Depois de distribuir alguns terços de plástico, acender uma vela e dar as boas-vindas uns aos outros, iniciamos a oração do terço em língua guji. Petrós, o catequista que trabalha com as Missionárias da Caridade, preside à reza do terço. A cadência lenta e cantada da oração convida à meditação.

Cada mistério é intercalado com um cântico em guji ou amárico. 

Depois do terço, é a vez de escutar o Evangelho do dia em guji e amárico. Alguns dos presentes partilham o que a Palavra do Senhor lhes inspira. 

O padre no fim da celebração abençoa a assembleia doméstica.
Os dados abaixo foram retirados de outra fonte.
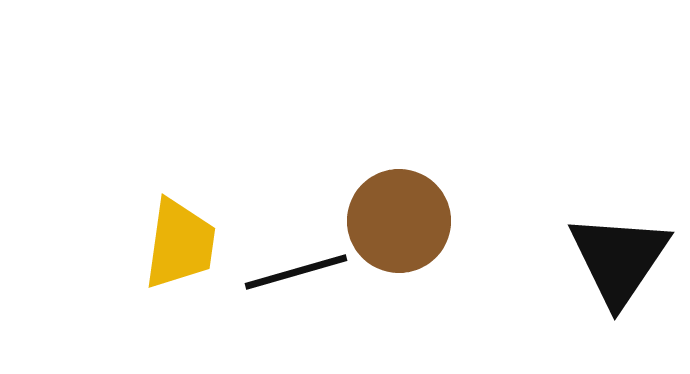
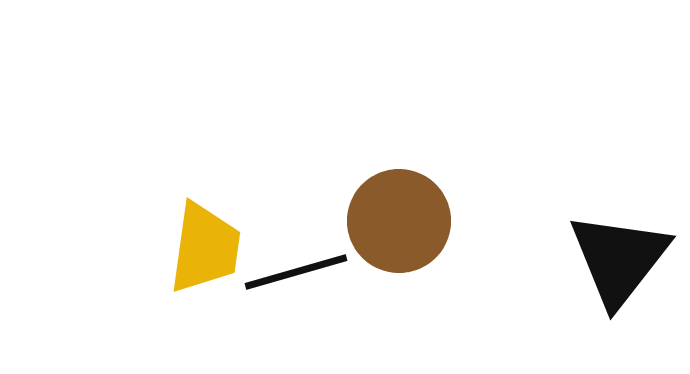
yellow trapezoid: moved 25 px right, 4 px down
black triangle: rotated 4 degrees clockwise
Segue-se um pequeno momento de convívio à volta de uma chávena de café ou chá servida com cevada torrada ou outra comida ligeira.

A imagem da Senhora de Fátima permanece no seu oratório com a família que a acolheu até à segunda-feira seguinte, altura em que visita um novo lar. É presença maternal que une a família em oração à sua volta.

A Mãe passa de casa em casa dos seus filhos em Adola. Quando a visita chega ao fim, começa um novo ciclo. 

O Papa Francisco repetiu durante a visita a Fátima por ocasião da celebração centenária, a 13 de maio de 2017, que «Temos Mãe!» Mãe peregrina, de casa em casa, de coração em coração. Mãe dos católicos de Adola. Mãe de todas e de todos. Bendita.